But Potter had an unshakeable confidence in himself that sooner or later he would get there. She was right. She has now experienced what the pinnacle feels like.
The 31-year-old can now call herself World Triathlon Championship Series champion, the highest level of racing in triathlon, after winning gold at the Abu Dhabi event in March. She has been building for a long time to this point.
Having become a European champion in 2019, Potter began to make a real impact in World Series events last season, claiming a pair of silver medals plus a bronze in 2022.
So to finally claim that elusive gold, taking the scalp of Olympic silver medalist Georgia Taylor-Brown and world No.3 Taylor Spivey was, Potter admits, a significant milestone.
“It was definitely the biggest win
of my career”, the Leeds-based studio
says Glaswegian. “I had another winter behind me from working and it all clicked.
“I didn’t even have the smoothest run-up because I had some viral errors, so my training wasn’t as consistent as I would have liked.
“I knew he was in good shape and I thought he would be in the top five and maybe even make it to the podium, but I didn’t think he could win. So getting the win was a big deal.”
Her friend and training partner, Olympic medalist Jonny Brownlee, predicted her victory, but while Potter couldn’t share her utter confidence, she knew she was in a good place. While it’s easy to assume that the results of these international triathlon events are solely due to the physique of each individual athlete, there’s much more to it than that, Potter emphasizes.
With the team dynamic of being part of the GB team somewhat challenging for the Scotsman (perhaps not surprisingly there is some friction considering there are five British women in the world’s top 30), Potter knew her mentality and how she managed within the world. GB team. she had to tackle herself if she wanted to rise to the top step of the podium.
Never leaving a stone unturned, Potter turned to a sports psychologist, which she believes is why she’s been able to pull that little extra percentage out of herself on race day.
“I’ve been working with a psychologist for a while, but over the past winter, I really put more emphasis on that,” says the Commonwealth Games bronze medalist.
“I was working not necessarily on the performance side, but more on the anxiety that I have while racing.

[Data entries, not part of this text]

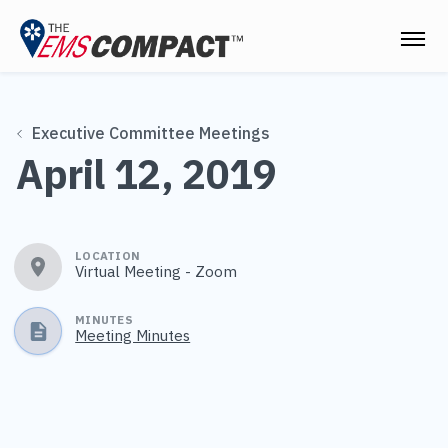
THE EMS COMPACT
Executive Committee Meetings
THE COMMISSION
April 12, 2019
ELECTED OFFICIALS
EMS CLINICIANS
LOCATION
Virtual Meeting - Zoom
EMPLOYERS
MEDICAL DIRECTORS
MINUTES
Meeting Minutes
RESOURCES
CONTACT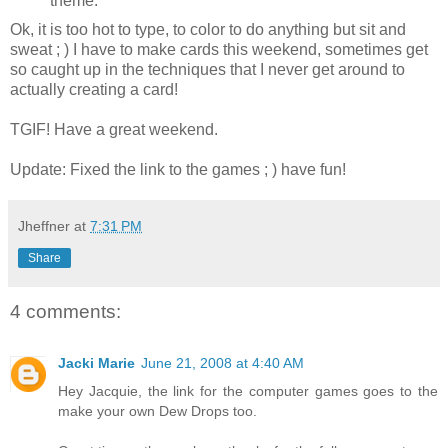
theme.
Ok, it is too hot to type, to color to do anything but sit and
sweat ; ) I have to make cards this weekend, sometimes get
so caught up in the techniques that I never get around to
actually creating a card!
TGIF! Have a great weekend.
Update: Fixed the link to the games ; ) have fun!
Jheffner
at
7:31 PM
Share
4 comments:
Jacki Marie
June 21, 2008 at 4:40 AM
Hey Jacquie, the link for the computer games goes to the
make your own Dew Drops too.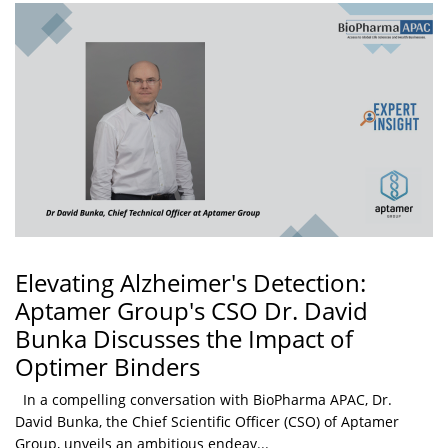
Elevating Alzheimer's Detection:
Aptamer Group's CSO Dr. David
Bunka Discusses the Impact of
Optimer Binders
In a compelling conversation with BioPharma APAC, Dr.
David Bunka, the Chief Scientific Officer (CSO) of Aptamer
Group, unveils an ambitious endeav...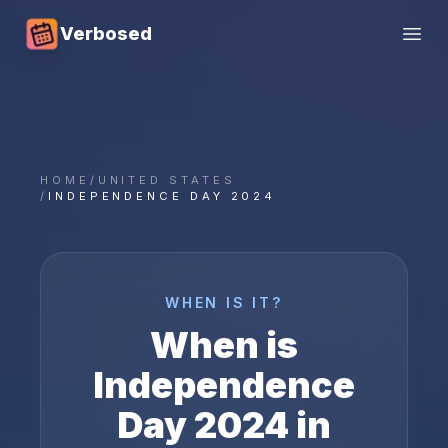
Verbosed
Open
HOME
/
UNITED STATES
/
INDEPENDENCE DAY 2024
WHEN IS IT?
When is
Independence
Day
2024
in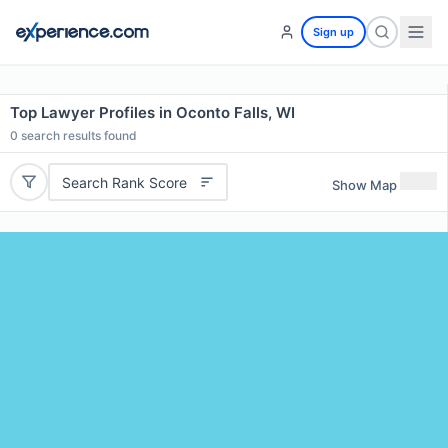
Sign up
Top Lawyer Profiles in Oconto Falls, WI
0
search results found
Search Rank Score
Show Map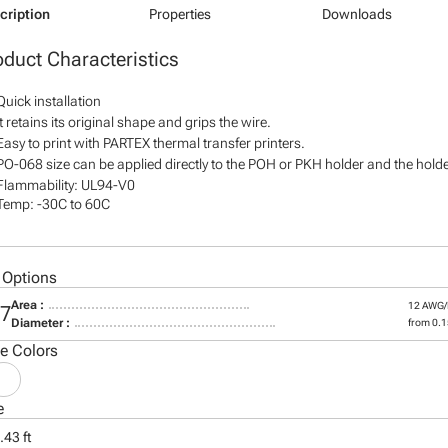
cription
Properties
Downloads
oduct Characteristics
Quick installation
It retains its original shape and grips the wire.
Easy to print with PARTEX thermal transfer printers.
PO-068 size can be applied directly to the POH or PKH holder and the holder
Flammability: UL94-V0
Temp: -30C to 60C
 Options
Area :
12 AWG
07
Diameter :
from 0.15
le Colors
e
.43 ft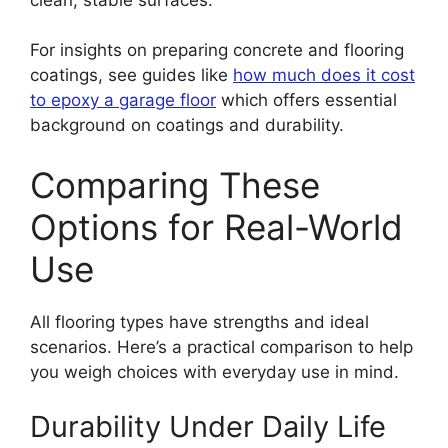
For insights on preparing concrete and flooring
coatings, see guides like
how much does it cost
to epoxy a garage floor
which offers essential
background on coatings and durability.
Comparing These
Options for Real-World
Use
All flooring types have strengths and ideal
scenarios. Here’s a practical comparison to help
you weigh choices with everyday use in mind.
Durability Under Daily Life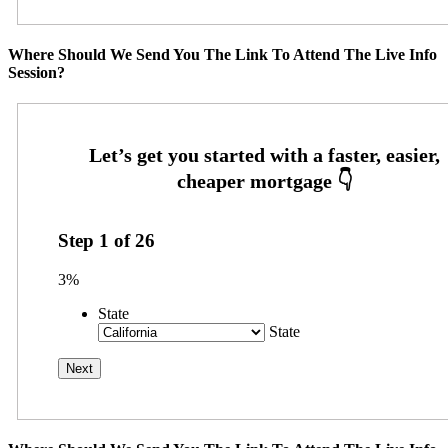
Where Should We Send You The Link To Attend The Live Info
Session?
Step
1
of
26
3%
State
State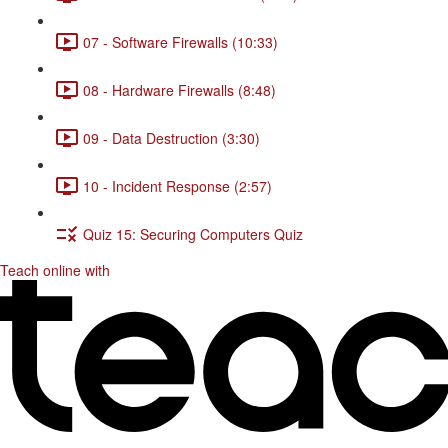
07 - Software Firewalls (10:33)
08 - Hardware Firewalls (8:48)
09 - Data Destruction (3:30)
10 - Incident Response (2:57)
Quiz 15: Securing Computers Quiz
Teach online with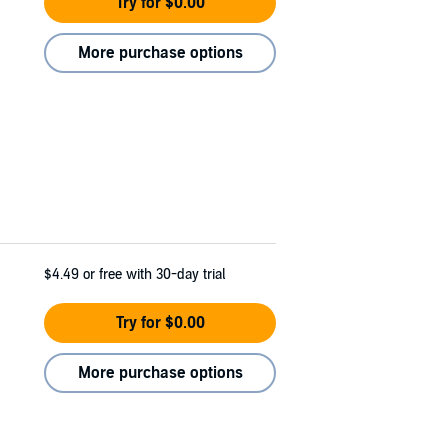
Try for $0.00
More purchase options
$4.49
or free with 30-day trial
Try for $0.00
More purchase options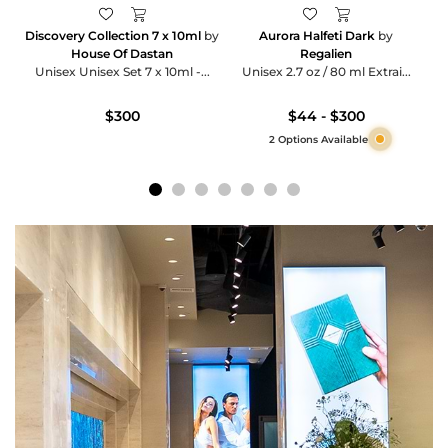
Discovery Collection 7 x 10ml
by
Aurora Halfeti Dark
by
House Of Dastan
Regalien
Unisex Unisex Set 7 x 10ml -...
Unisex 2.7 oz / 80 ml Extrai...
$300
$44 - $300
2 Options Available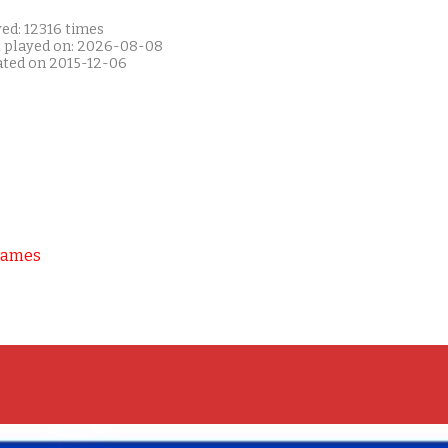
ed: 12316 times
t played on: 2026-08-08
ated on 2015-12-06
Games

“And it’s not all to do with the racing itself, it’s also to do with the team dynamics and I’ve really addressed that this year.
“For me, a lot of it was off the field of play in terms of some of the personalities within the GB team. That’s been going on for a few years, but now I’m 100 percent comfortable with it. atmosphere.
“Now I go in with the attitude that I don’t care what you say or think about me, I’m just going to focus on racing. I don’t want to be dealing with trivial things when I have much more important things to think about.
“And then when you get some good results, that helps and comes back to mind even more.”
Potter’s impressive start to the season continued following his return from Abu Dhabi.
Yet another victory, this time at the Arena Games in London, underlined the form he is in this year ahead of his next appearance at the Cagliari World Series event, which begins today, with another podium finish in his sights. .
However, she knows full well that her recent level of performance is something she will have to continue in the coming months if she is to achieve her ultimate goal of making it to the Paris Olympics next summer. As she’s already become an Olympian – she was part of the GB track team at the 2016 Olympics and finished 34th in the 10,000m final – Potter is very focused on making a second Olympic appearance. However, even though she is currently ranked fourth in the world, her seat on the plane to Paris next summer is far from guaranteed.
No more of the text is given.